Direct Imaging and Spectroscopy of an Exoplanet with a Solar Gravity Lens

  • For a more critical look at this concept, I recommend "Mission to the Gravitational Focus of the Sun: A Critical Analysis".

    https://arxiv.org/abs/1604.06351

  • This is insanely cool. I had no idea this was possible.

    If I'm reading right the spacecraft would have to be placed at about 600-850 AU from the sun to take advantage of the solar gravity lens. For reference, Pluto's orbit is located at (roughly) 40 AU.

  • This sounds like moonshot-level complexity. It invokes solar sails, laser communication at 550 AU, as well as "advanced propulsion, lightweight telescopes, membrane mirrors, inflatable/rigidizeable structures, and novel coronagraphic techniques." All that for a telescope you can't aim...

  • I've wondered for a while if this could be done. I guess now I know. The potential for exploiting the Sun as a gravitation lens comes up on Centauri Dreams from from time to time (see https://www.google.com/search?q=%22gravitational+lens%22+sit...).

  • This is the workshop where some of these ideas were discussed: http://kiss.caltech.edu/workshops/ism/ism.html There appear to be several groups working on related designs for gravity-based imagers.

    One of the three organizers of the workshop is Ed Stone, who is the Voyager PI.
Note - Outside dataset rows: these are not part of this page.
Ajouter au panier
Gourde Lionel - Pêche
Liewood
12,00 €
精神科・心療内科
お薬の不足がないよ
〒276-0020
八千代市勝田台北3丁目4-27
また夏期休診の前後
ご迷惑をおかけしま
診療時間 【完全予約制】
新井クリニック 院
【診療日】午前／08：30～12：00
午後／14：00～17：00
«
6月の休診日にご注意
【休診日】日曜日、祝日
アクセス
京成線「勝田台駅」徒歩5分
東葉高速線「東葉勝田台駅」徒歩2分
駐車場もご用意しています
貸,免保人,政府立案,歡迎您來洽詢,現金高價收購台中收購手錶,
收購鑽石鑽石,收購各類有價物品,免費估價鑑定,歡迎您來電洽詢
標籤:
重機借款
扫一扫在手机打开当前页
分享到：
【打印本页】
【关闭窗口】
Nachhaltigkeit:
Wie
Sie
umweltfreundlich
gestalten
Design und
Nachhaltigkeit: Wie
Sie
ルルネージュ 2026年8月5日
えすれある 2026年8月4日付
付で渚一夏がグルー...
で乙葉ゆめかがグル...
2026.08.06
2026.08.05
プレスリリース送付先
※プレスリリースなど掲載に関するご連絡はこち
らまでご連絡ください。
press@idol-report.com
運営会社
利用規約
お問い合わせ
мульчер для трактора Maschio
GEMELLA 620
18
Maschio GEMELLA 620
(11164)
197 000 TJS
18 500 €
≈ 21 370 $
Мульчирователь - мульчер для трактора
  • NASA's WFIRST mission is trying to do gravitional microlensing observations, but Trump's latest budget kills it.

    https://en.wikipedia.org/wiki/Wide_Field_Infrared_Survey_Tel...

  • Is there anyone who's sufficiently qualified in astronomy/astrophysics who could point out what advances in HPC/modelling/signal processing will be necessary to accelerate things like this?
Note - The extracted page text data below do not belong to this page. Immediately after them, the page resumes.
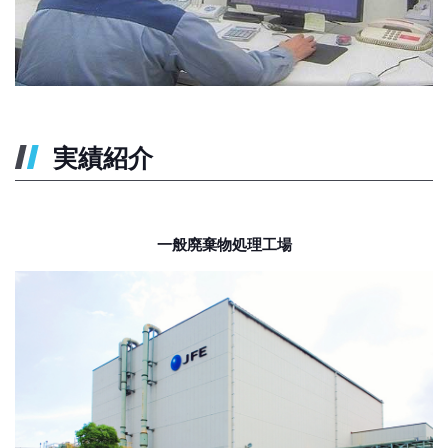
実績紹介
一般廃棄物処理工場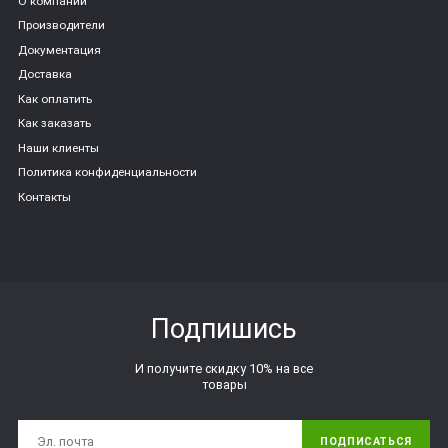
О компании
Производители
Документация
Доставка
Как оплатить
Как заказать
Наши клиенты
Политика конфиденциальности
Контакты
Подпишись
И получите скидку 10% на все
товары
ПОДПИСАТЬСЯ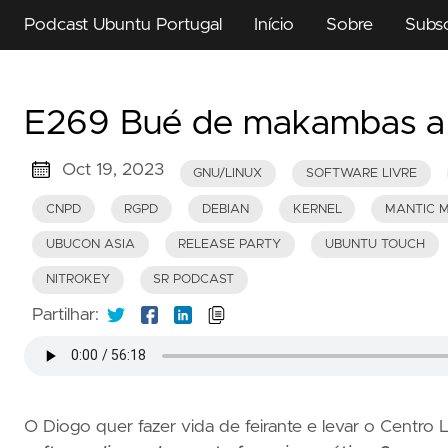
Podcast Ubuntu Portugal
Início
Sobre
Subs
E269 Bué de makambas a
Oct 19, 2023
GNU/LINUX
SOFTWARE LIVRE
CNPD
RGPD
DEBIAN
KERNEL
MANTIC 
UBUCON ASIA
RELEASE PARTY
UBUNTU TOUCH
NITROKEY
SR PODCAST
Partilhar:
O Diogo quer fazer vida de feirante e levar o Centro L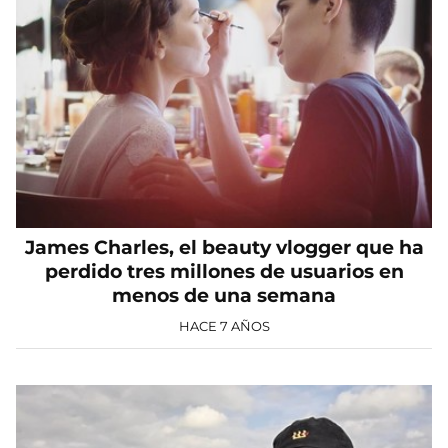
James Charles, el beauty vlogger que ha
perdido tres millones de usuarios en
menos de una semana
HACE 7 AÑOS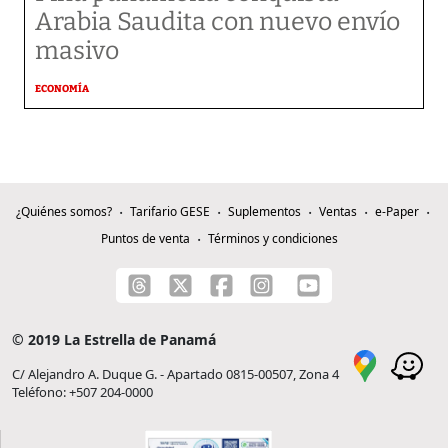
Arabia Saudita con nuevo envío
masivo
ECONOMÍA
¿Quiénes somos?
Tarifario GESE
Suplementos
Ventas
e-Paper
Puntos de venta
Términos y condiciones
© 2019 La Estrella de Panamá
C/ Alejandro A. Duque G. - Apartado 0815-00507, Zona 4
Teléfono: +507 204-0000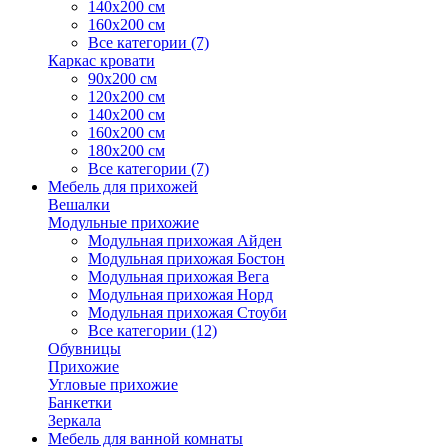
140х200 см
160х200 см
Все категории (7)
Каркас кровати
90х200 см
120х200 см
140х200 см
160х200 см
180х200 см
Все категории (7)
Мебель для прихожей
Вешалки
Модульные прихожие
Модульная прихожая Айден
Модульная прихожая Бостон
Модульная прихожая Вега
Модульная прихожая Норд
Модульная прихожая Стоуби
Все категории (12)
Обувницы
Прихожие
Угловые прихожие
Банкетки
Зеркала
Мебель для ванной комнаты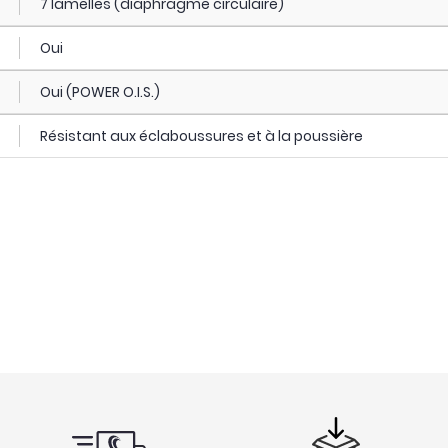
7 lamelles (diaphragme circulaire)
Oui
Oui (POWER O.I.S.)
Résistant aux éclaboussures et à la poussière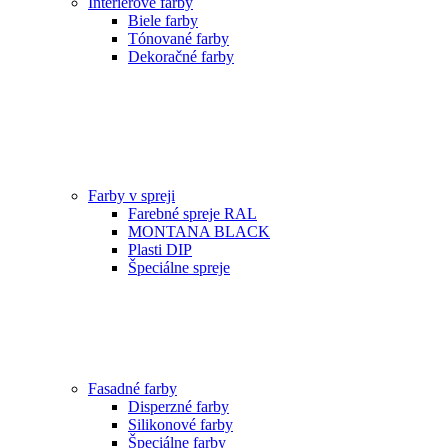
Interiérové farby
Biele farby
Tónované farby
Dekoračné farby
Farby v spreji
Farebné spreje RAL
MONTANA BLACK
Plasti DIP
Špeciálne spreje
Fasadné farby
Disperzné farby
Silikonové farby
Špeciálne farby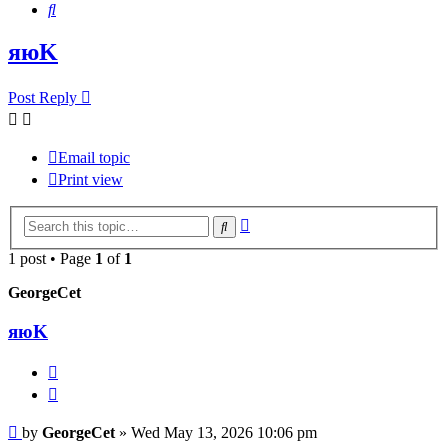
Search
яюK
Post Reply
Email topic
Print view
Advanced
Search
search
1 post • Page
1
of
1
GeorgeCet
яюK
Report
Quote
Post
by
GeorgeCet
»
Wed May 13, 2026 10:06 pm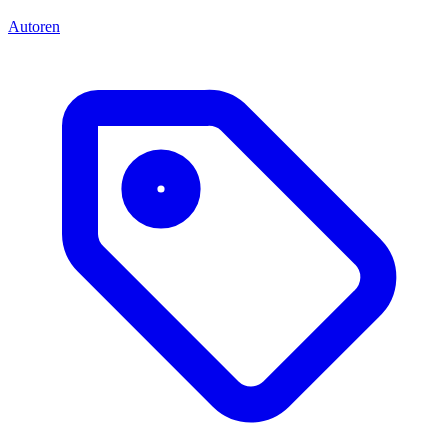
Autoren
    I don't know telescopes but I know enough about DSP to make me suspect this is gonna need all sorts of fun high performance deconvolution algorithms....

  • Related projects [0]

    Imaging With Nature: Planet Sized Sensors (July 24th, 2010)

    Imaging With Nature: A Cloud Based Sun Imager (July 25th, 2010)
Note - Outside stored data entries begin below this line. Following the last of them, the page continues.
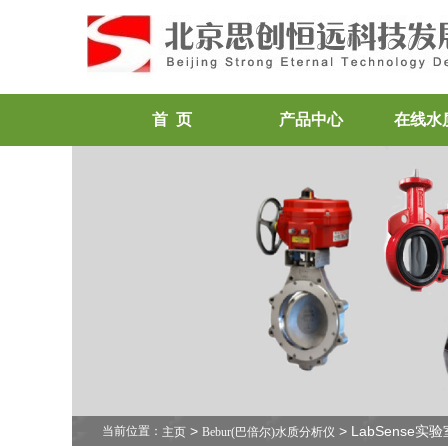
首 页
产品中心
在线水
>
> LabSense
当前位置：
主页
Bebur(巴倍尔)水质分析仪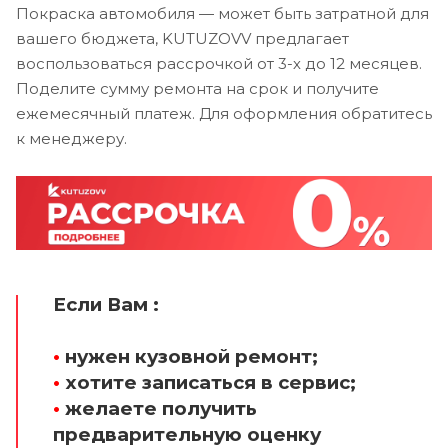
Покраска автомобиля — может быть затратной для
вашего бюджета, KUTUZOVV предлагает
воспользоваться рассрочкой от 3-х до 12 месяцев.
Поделите сумму ремонта на срок и получите
ежемесячный платеж. Для оформления обратитесь
к менеджеру.
Если Вам :
•
нужен кузовной ремонт;
•
хотите записаться в сервис;
•
желаете получить
предварительную оценку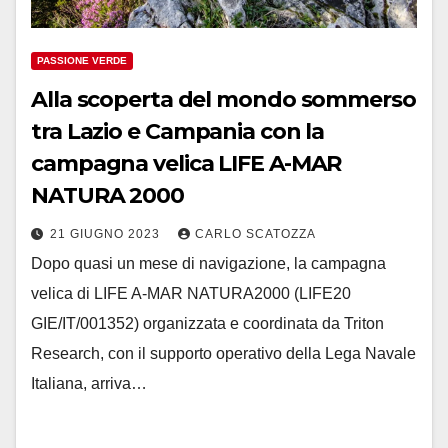
PASSIONE VERDE
Alla scoperta del mondo sommerso
tra Lazio e Campania con la
campagna velica LIFE A-MAR
NATURA 2000
21 GIUGNO 2023
CARLO SCATOZZA
Dopo quasi un mese di navigazione, la campagna
velica di LIFE A-MAR NATURA2000 (LIFE20
GIE/IT/001352) organizzata e coordinata da Triton
Research, con il supporto operativo della Lega Navale
Italiana, arriva…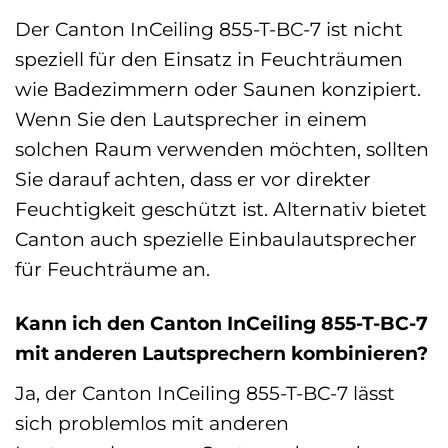
Der Canton InCeiling 855-T-BC-7 ist nicht
speziell für den Einsatz in Feuchträumen
wie Badezimmern oder Saunen konzipiert.
Wenn Sie den Lautsprecher in einem
solchen Raum verwenden möchten, sollten
Sie darauf achten, dass er vor direkter
Feuchtigkeit geschützt ist. Alternativ bietet
Canton auch spezielle Einbaulautsprecher
für Feuchträume an.
Kann ich den Canton InCeiling 855-T-BC-7
mit anderen Lautsprechern kombinieren?
Ja, der Canton InCeiling 855-T-BC-7 lässt
sich problemlos mit anderen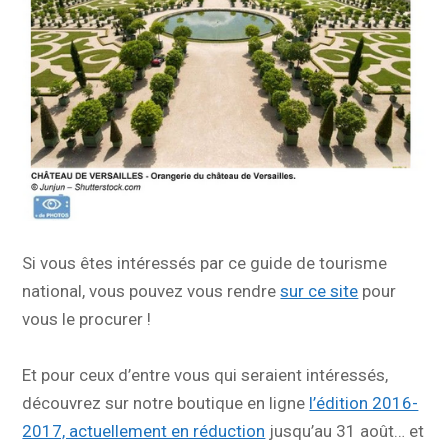
Si vous êtes intéressés par ce guide de tourisme
national, vous pouvez vous rendre
sur ce site
pour
vous le procurer !
Et pour ceux d’entre vous qui seraient intéressés,
découvrez sur notre boutique en ligne
l’édition 2016-
2017, actuellement en réduction
jusqu’au 31 août… et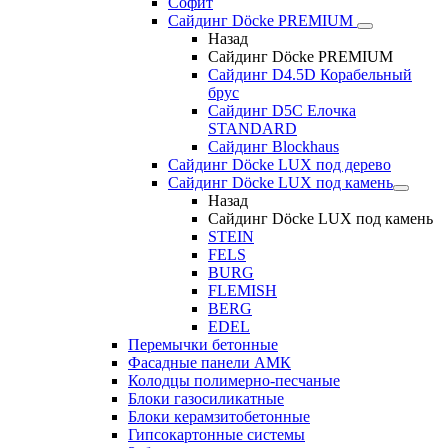
Софит
Сайдинг Döcke PREMIUM
Назад
Сайдинг Döcke PREMIUM
Сайдинг D4.5D Корабельный
брус
Сайдинг D5С Елочка
STANDARD
Сайдинг Blockhaus
Сайдинг Döcke LUX под дерево
Сайдинг Döcke LUX под камень
Назад
Сайдинг Döcke LUX под камень
STEIN
FELS
BURG
FLEMISH
BERG
EDEL
Перемычки бетонные
Фасадные панели АМК
Колодцы полимерно-песчаные
Блоки газосиликатные
Блоки керамзитобетонные
Гипсокартонные системы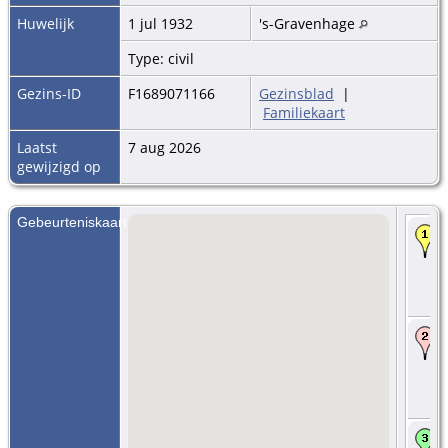
Huwelijk
1 jul 1932
's-Gravenhage
Type: civil
Gezins-ID
F1689071166
Gezinsblad
|
Familiekaart
Laatst
7 aug 2026
gewijzigd op
Gebeurteniskaart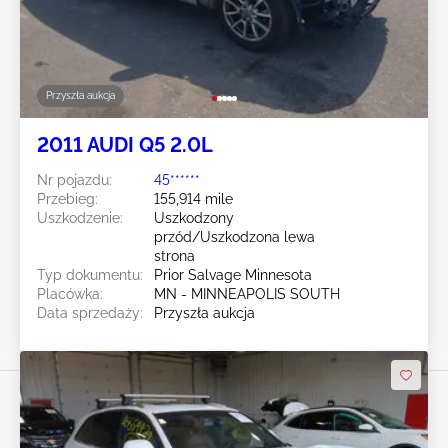
Przyszła aukcja
2011 AUDI Q5 2.0L
Nr pojazdu:
45******
Przebieg:
155,914 mile
Uszkodzenie:
Uszkodzony
przód/Uszkodzona lewa
strona
Typ dokumentu:
Prior Salvage Minnesota
Placówka:
MN - MINNEAPOLIS SOUTH
Data sprzedaży:
Przyszła aukcja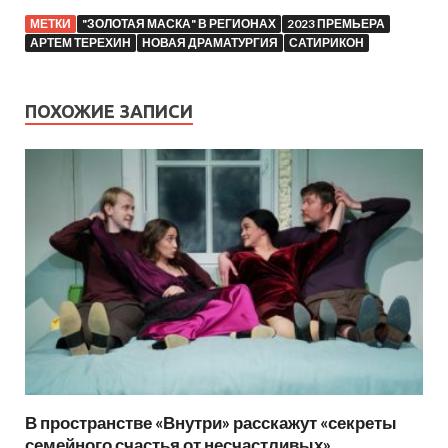
МЕТКИ
"ЗОЛОТАЯ МАСКА" В РЕГИОНАХ
2023 ПРЕМЬЕРА
АРТЕМ ТЕРЕХИН
НОВАЯ ДРАМАТУРГИЯ
САТИРИКОН
ПОХОЖИЕ ЗАПИСИ
В пространстве «Внутри» расскажут «секреты
семейного счастья от несчастливых»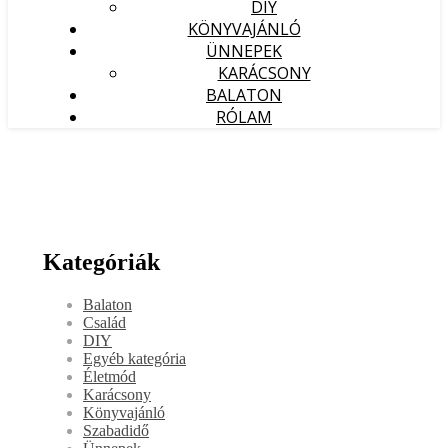
DIY
KÖNYVAJÁNLÓ
ÜNNEPEK
KARÁCSONY
BALATON
RÓLAM
Kategóriák
Balaton
Család
DIY
Egyéb kategória
Életmód
Karácsony
Könyvajánló
Szabadidő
    A Galaxy Wide Single Pixel Camera (November 6th, 2010)

    [0] https://sites.google.com/site/igorcarron/thesetechdonotexist

  • While forming a complete image is no doubt very cool, just a few fragments of light spectrum would give us incredible insight on its own.

    I'm wondering now if with BFR we could pre-place fuel in the slingshot path to get it there quicker and depend less on the Sun gravity slingshot.